**PROBLEM DESCRIPTION**
Reproduce the entries exactly, but keep the pictures out of the copy.

**MATERIAL PROVIDED**
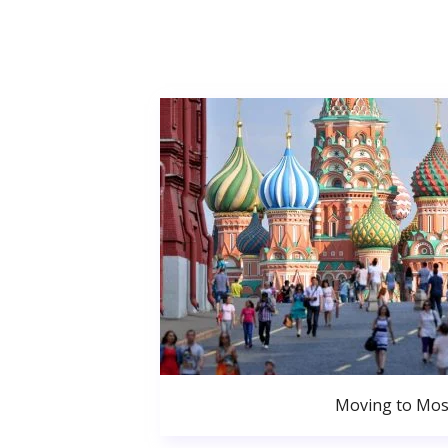
Moving to Mo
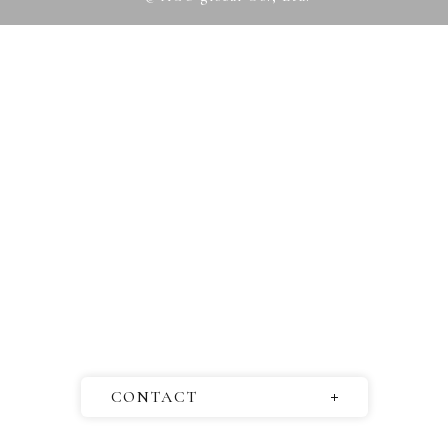
CONTACT
Questions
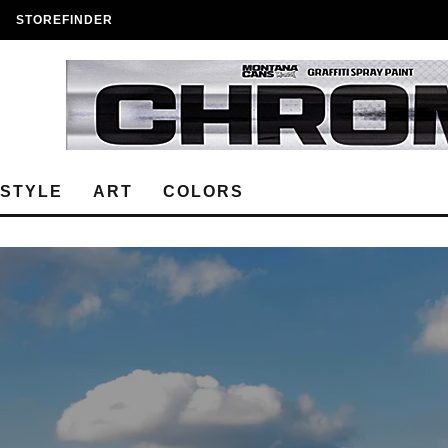
STOREFINDER
ESTYLE
ART
COLORS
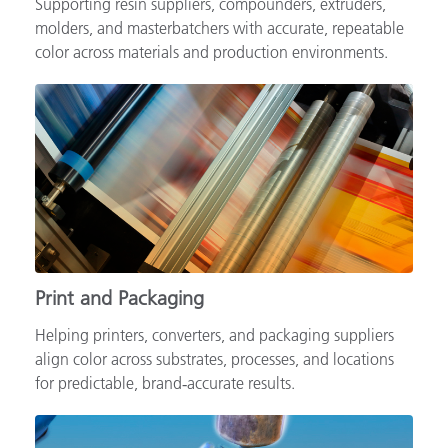
Supporting resin suppliers, compounders, extruders,
molders, and masterbatchers with accurate, repeatable
color across materials and production environments.
Print and Packaging
Helping printers, converters, and packaging suppliers
align color across substrates, processes, and locations
for predictable, brand‑accurate results.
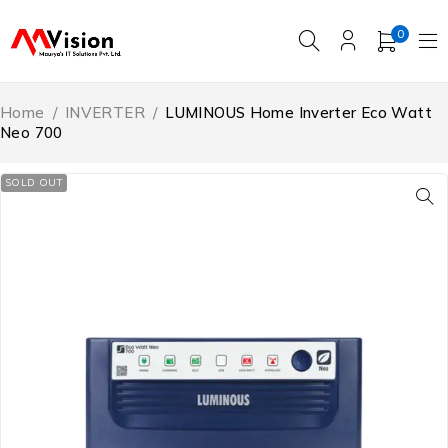
0
Home
/
INVERTER
/
LUMINOUS Home Inverter Eco Watt
Neo 700
SOLD OUT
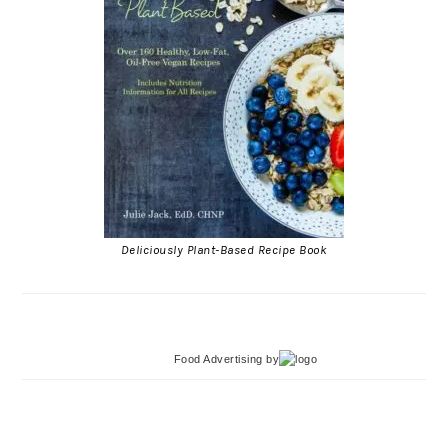
Deliciously Plant-Based Recipe Book
Food Advertising
by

**THE ANSWER**
Moving to Mo
CONTACT
Questions
STOREFINDER
ESTYLE
ART
COLORS
Supporting resin suppliers, compounders, extruders,
molders, and masterbatchers with accurate, repeatable
color across materials and production environments.
Print and Packaging
Helping printers, converters, and packaging suppliers
align color across substrates, processes, and locations
for predictable, brand‑accurate results.
0
Home
/
INVERTER
/
LUMINOUS Home Inverter Eco Watt
Neo 700
SOLD OUT
Deliciously Plant-Based Recipe Book
Food Advertising
by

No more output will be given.